Per tali ragioni, è opportuno scegliere delle applicazioni che usino non solo tecniche di crittografia end-to-end avanzate, ma che siano anche in grado di garantire l’immediata e continua rigenerazione delle chiavi di codifica, per un servizio sicuro e un audio di qualità.

Chiamate criptate di gruppo: come garantire la massima riservatezza

Nelle chiamate criptate di gruppo, il sistema di codifica delle conversazioni è simile ma non identico a quello precedentemente illustrato: mentre nel caso delle conversazioni fra due utenti, la chiamata avviene peer-to-peer (ossia, senza passare tramite i server del fornitore), nelle chiamate criptate di gruppo la maggior parte delle applicazioni utilizza dei server di supporto.

Tuttavia, è possibile applicare il paradigma della crittografia end-to-end anche alle chiamate di gruppo.

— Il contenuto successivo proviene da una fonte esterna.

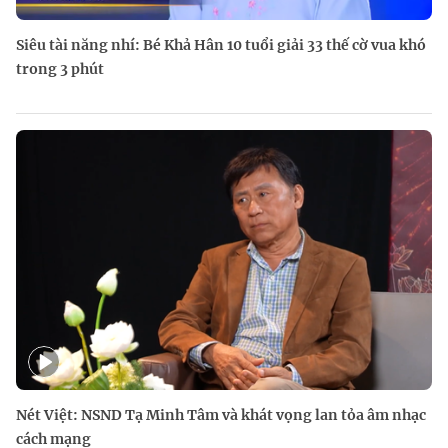
Siêu tài năng nhí: Bé Khả Hân 10 tuổi giải 33 thế cờ vua khó
trong 3 phút
Nét Việt: NSND Tạ Minh Tâm và khát vọng lan tỏa âm nhạc
cách mạng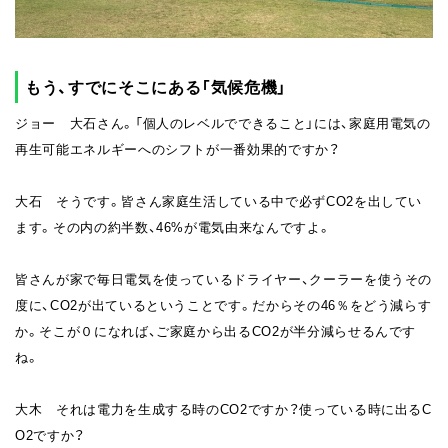
もう、すでにそこにある「気候危機」
ジョー 大石さん。「個人のレベルでできること」には、家庭用電気の
再生可能エネルギーへのシフトが一番効果的ですか？
大石 そうです。皆さん家庭生活している中で必ずCO2を出してい
ます。その内の約半数、46%が電気由来なんですよ。
皆さんが家で毎日電気を使っているドライヤー、クーラーを使うその
度に、CO2が出ているということです。だからその46％をどう減らす
か。そこが０になれば、ご家庭から出るCO2が半分減らせるんです
ね。
大木 それは電力を生成する時のCO2ですか？使っている時に出るC
O2ですか？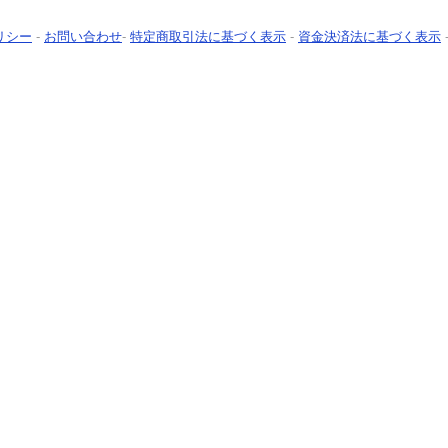
リシー
-
お問い合わせ
-
特定商取引法に基づく表示
-
資金決済法に基づく表示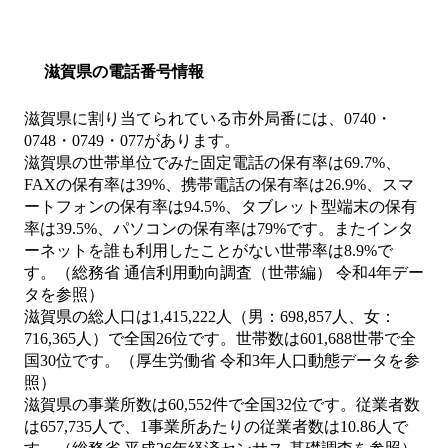
滋賀県の電話番号情報
滋賀県に割り当てられている市外局番には、0740・
0748・0749・077があります。
滋賀県の世帯単位でみた固定電話の保有率は69.7%、
FAXの保有率は39%、携帯電話の保有率は26.9%、スマ
ートフォンの保有率は94.5%、タブレット型端末の保有
率は39.5%、パソコンの保有率は79%です。またインタ
ーネットを誰も利用したことがない世帯率は8.9%で
す。（総務省 通信利用動向調査（世帯編） 令和4年デー
タを参照）
滋賀県の総人口は1,415,222人（男：698,857人、女：
716,365人）で全国26位です。世帯数は601,688世帯で全
国30位です。（厚生労働省 令和3年人口動態データを参
照）
滋賀県の事業所数は60,552件で全国32位です。従業者数
は657,735人で、1事業所あたりの従業者数は10.86人で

In tale ipotesi, vengono utilizzate più chiavi di codifica:

  • per l’autenticazione dei singoli partecipanti;
  • per l’autenticazione dei canali Client-Server (ossia cliente-fornitore del servizio);
  • per l’autenticazione dei dati della chiamata medesima;
  • per la cifratura dei pacchetti dati generati nel corso della chiamata: in questo caso, dovrà comunque garantirsi un sistema di sincronizzazione e rinnovo delle chiavi individuale, per la cifratura/decifratura dei messaggi da parte di ciascun partecipante.

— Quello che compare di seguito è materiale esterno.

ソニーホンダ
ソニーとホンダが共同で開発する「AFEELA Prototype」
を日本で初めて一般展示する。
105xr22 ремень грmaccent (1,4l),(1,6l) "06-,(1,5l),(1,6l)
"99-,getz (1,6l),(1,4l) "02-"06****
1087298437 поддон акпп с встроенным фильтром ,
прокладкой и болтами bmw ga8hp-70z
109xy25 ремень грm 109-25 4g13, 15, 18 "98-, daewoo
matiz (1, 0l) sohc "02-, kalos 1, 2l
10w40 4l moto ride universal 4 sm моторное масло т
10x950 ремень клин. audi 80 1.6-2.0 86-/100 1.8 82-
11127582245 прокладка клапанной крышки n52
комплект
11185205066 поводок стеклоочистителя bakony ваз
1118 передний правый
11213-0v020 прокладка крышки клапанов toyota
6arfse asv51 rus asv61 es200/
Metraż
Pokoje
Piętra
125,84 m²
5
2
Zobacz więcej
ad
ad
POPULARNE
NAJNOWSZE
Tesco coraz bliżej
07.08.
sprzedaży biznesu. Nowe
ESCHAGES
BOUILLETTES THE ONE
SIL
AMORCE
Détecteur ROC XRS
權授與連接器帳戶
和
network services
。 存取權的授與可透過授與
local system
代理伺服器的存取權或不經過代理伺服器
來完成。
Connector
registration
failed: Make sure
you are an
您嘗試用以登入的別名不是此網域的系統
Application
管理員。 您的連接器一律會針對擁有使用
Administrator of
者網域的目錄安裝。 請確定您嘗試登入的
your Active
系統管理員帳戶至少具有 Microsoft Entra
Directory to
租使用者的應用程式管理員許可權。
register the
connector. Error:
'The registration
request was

Grazie all’utilizzo combinato di più chiavi diversificate, si rende possibile l’instaurazione di un meccanismo di comunicazione che permette di effettuare chiamate di gruppo senza la necessità di far transitare e depositare i dati su server o infrastrutture del fornitore (evitando le possibili conseguenze che tale ulteriore passaggio potrebbe comportare, sotto il profilo della cybersecurity e della data protection).

Non permanendo, infatti, sui server del fornitore del servizio alcun dato relativo al contenuto delle chiamate svolte dagli utenti dell’applicativo, la riservatezza delle comunicazioni è massima.